Extracted records
○ ○ ○ ○ ○ ○ ○

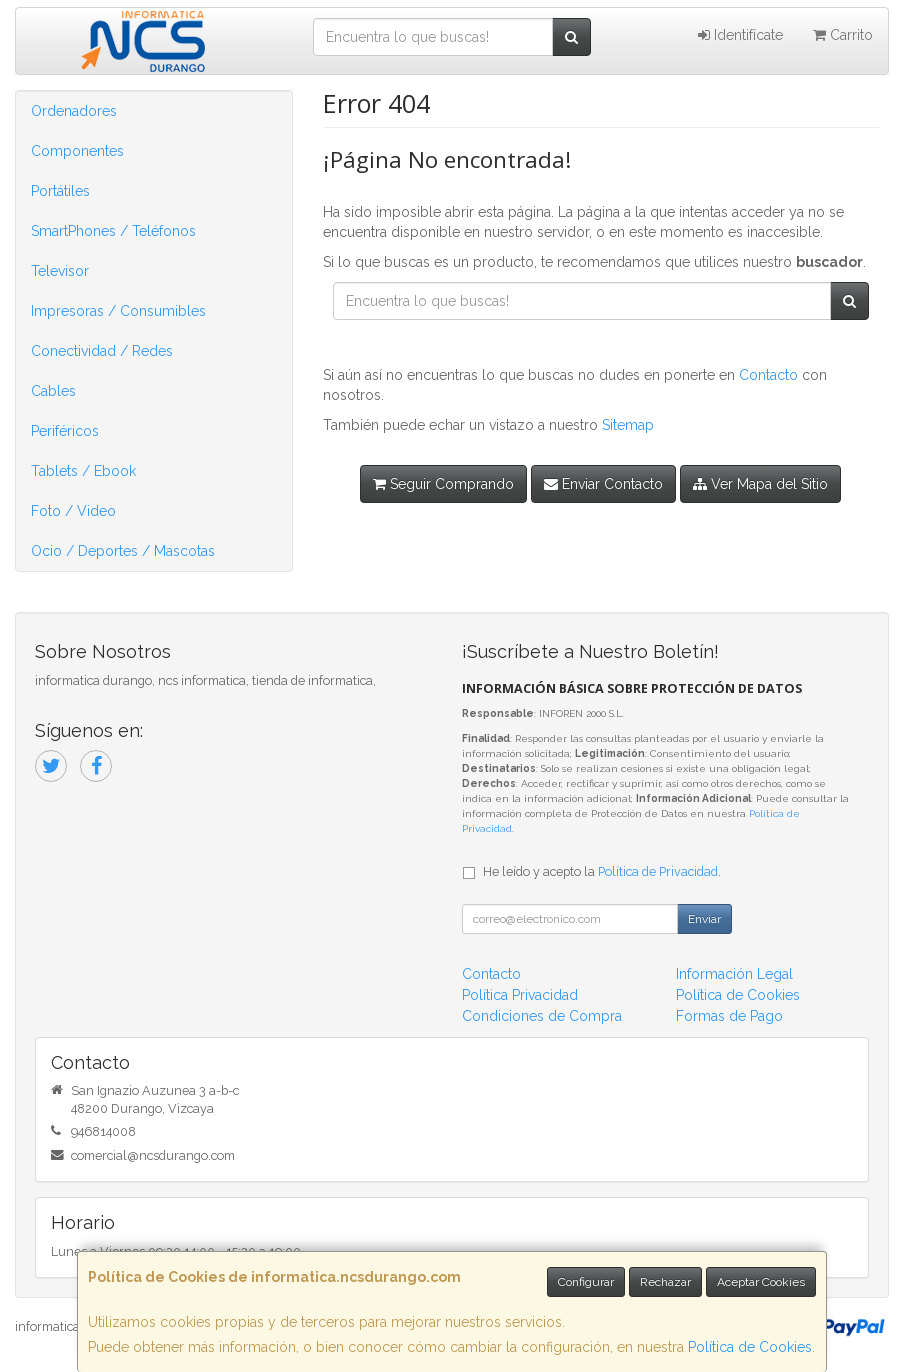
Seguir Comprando (443, 484)
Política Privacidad (520, 995)
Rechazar (665, 1282)
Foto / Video (73, 511)
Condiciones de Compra (542, 1016)
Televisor (60, 271)
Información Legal (734, 974)
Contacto (768, 375)
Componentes (77, 151)
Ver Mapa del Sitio (760, 484)
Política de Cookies (750, 1347)
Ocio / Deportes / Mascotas (123, 551)
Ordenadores (74, 111)
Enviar (704, 919)
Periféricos (65, 431)
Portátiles (60, 191)
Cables (53, 391)
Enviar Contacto (603, 484)
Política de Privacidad (658, 871)
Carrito (843, 35)
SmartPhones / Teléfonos (113, 231)
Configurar (586, 1282)
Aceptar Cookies (761, 1282)
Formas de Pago (729, 1016)
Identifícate (740, 35)
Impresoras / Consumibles (118, 311)
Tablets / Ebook (83, 471)
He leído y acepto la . (602, 871)
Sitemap (628, 425)
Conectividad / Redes (102, 351)
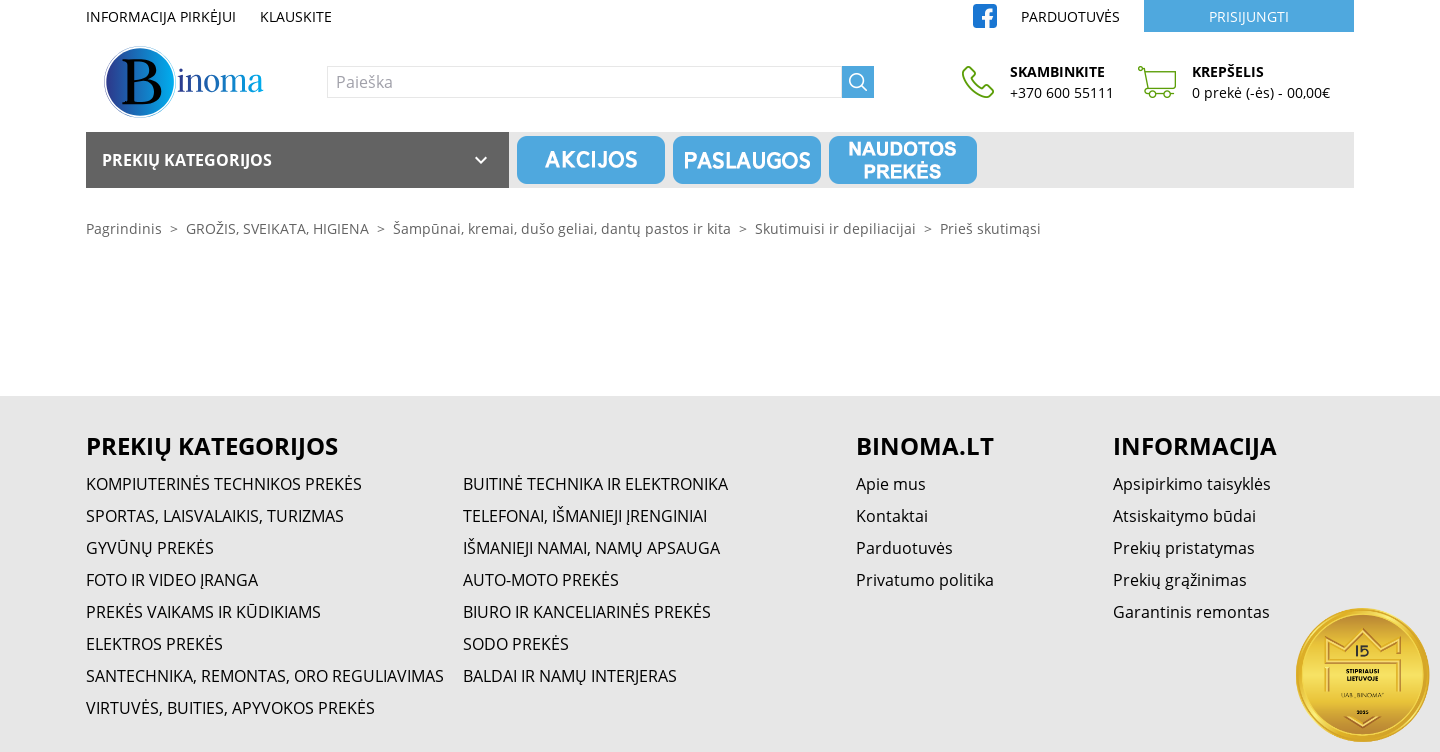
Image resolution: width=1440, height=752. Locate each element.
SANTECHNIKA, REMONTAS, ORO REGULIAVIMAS (265, 676)
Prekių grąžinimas (1180, 580)
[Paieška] (584, 82)
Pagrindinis (124, 228)
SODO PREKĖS (516, 644)
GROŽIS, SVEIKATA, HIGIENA (277, 228)
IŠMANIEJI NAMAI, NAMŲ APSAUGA (591, 548)
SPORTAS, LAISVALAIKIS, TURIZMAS (215, 516)
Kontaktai (892, 516)
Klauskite (296, 16)
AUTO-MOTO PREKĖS (541, 580)
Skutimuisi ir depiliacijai (835, 228)
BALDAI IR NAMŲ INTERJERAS (570, 676)
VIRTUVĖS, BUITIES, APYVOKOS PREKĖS (230, 708)
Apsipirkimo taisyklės (1192, 484)
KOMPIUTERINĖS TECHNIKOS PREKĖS (224, 484)
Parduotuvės (1070, 16)
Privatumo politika (925, 580)
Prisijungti (1249, 16)
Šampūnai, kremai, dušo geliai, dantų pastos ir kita (562, 228)
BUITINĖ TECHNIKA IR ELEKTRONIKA (595, 484)
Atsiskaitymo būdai (1184, 516)
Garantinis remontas (1191, 612)
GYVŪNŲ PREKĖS (150, 548)
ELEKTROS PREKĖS (154, 644)
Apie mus (891, 484)
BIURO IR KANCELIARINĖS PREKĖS (587, 612)
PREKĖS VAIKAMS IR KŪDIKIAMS (203, 612)
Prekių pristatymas (1184, 548)
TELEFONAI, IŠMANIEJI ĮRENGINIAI (585, 516)
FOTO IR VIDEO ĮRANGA (172, 580)
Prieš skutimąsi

○ ○ ○ ○ ○ ○ ○

Where does the word "Política" occur in the data? Copy every line that has it.

Política Privacidad (520, 995)
Política de Cookies (750, 1347)
Política de Privacidad (658, 871)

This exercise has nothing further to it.